### Dataset entries
────────────────────────────────────────

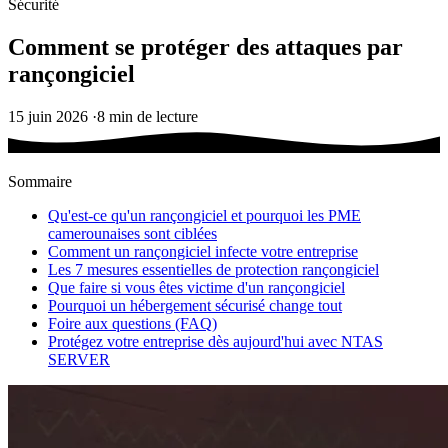
Sécurité
Comment se protéger des attaques par
rançongiciel
15 juin 2026
·
8 min de lecture
Sommaire
Qu'est-ce qu'un rançongiciel et pourquoi les PME
camerounaises sont ciblées
Comment un rançongiciel infecte votre entreprise
Les 7 mesures essentielles de protection rançongiciel
Que faire si vous êtes victime d'un rançongiciel
Pourquoi un hébergement sécurisé change tout
Foire aux questions (FAQ)
Protégez votre entreprise dès aujourd'hui avec NTAS
SERVER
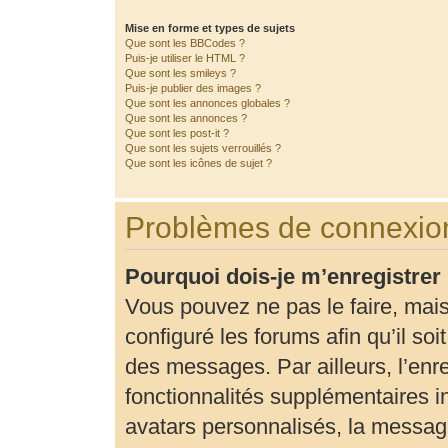
Mise en forme et types de sujets
Que sont les BBCodes ?
Puis-je utiliser le HTML ?
Que sont les smileys ?
Puis-je publier des images ?
Que sont les annonces globales ?
Que sont les annonces ?
Que sont les post-it ?
Que sont les sujets verrouillés ?
Que sont les icônes de sujet ?
Problèmes de connexion
Pourquoi dois-je m’enregistrer
Vous pouvez ne pas le faire, mais
configuré les forums afin qu’il so
des messages. Par ailleurs, l’enr
fonctionnalités supplémentaires 
avatars personnalisés, la message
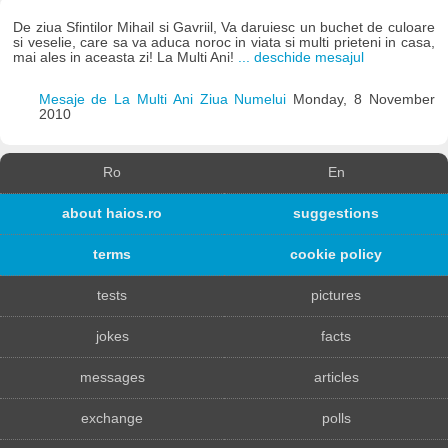
De ziua Sfintilor Mihail si Gavriil, Va daruiesc un buchet de culoare
si veselie, care sa va aduca noroc in viata si multi prieteni in casa,
mai ales in aceasta zi! La Multi Ani!
... deschide mesajul
Mesaje de La Multi Ani Ziua Numelui
Monday, 8 November
2010
Ro
En
about haios.ro
suggestions
terms
cookie policy
tests
pictures
jokes
facts
messages
articles
exchange
polls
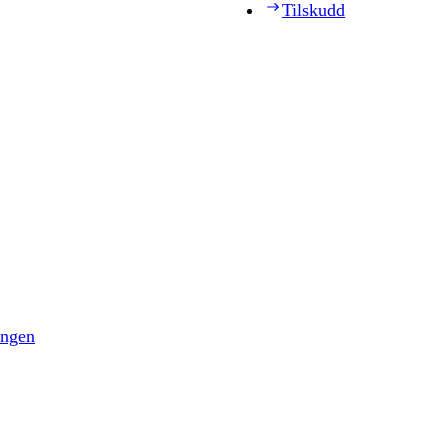
Tilskudd
ingen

────────────────────────────────────────

### What the task asks
Quote exactly, and nothing besides, the lines from the one with "Pourquoi dois-je m’enregistrer" through the end of the records above; include both ends and omit the pictures.

### Solution to the problem
Pourquoi dois-je m’enregistrer
Vous pouvez ne pas le faire, mais
configuré les forums afin qu’il so
des messages. Par ailleurs, l’enr
fonctionnalités supplémentaires 
avatars personnalisés, la message
De ziua Sfintilor Mihail si Gavriil, Va daruiesc un buchet de culoare
si veselie, care sa va aduca noroc in viata si multi prieteni in casa,
mai ales in aceasta zi! La Multi Ani!
... deschide mesajul
Mesaje de La Multi Ani Ziua Numelui
Monday, 8 November
2010
Ro
En
about haios.ro
suggestions
terms
cookie policy
tests
pictures
jokes
facts
messages
articles
exchange
polls
Tilskudd
ingen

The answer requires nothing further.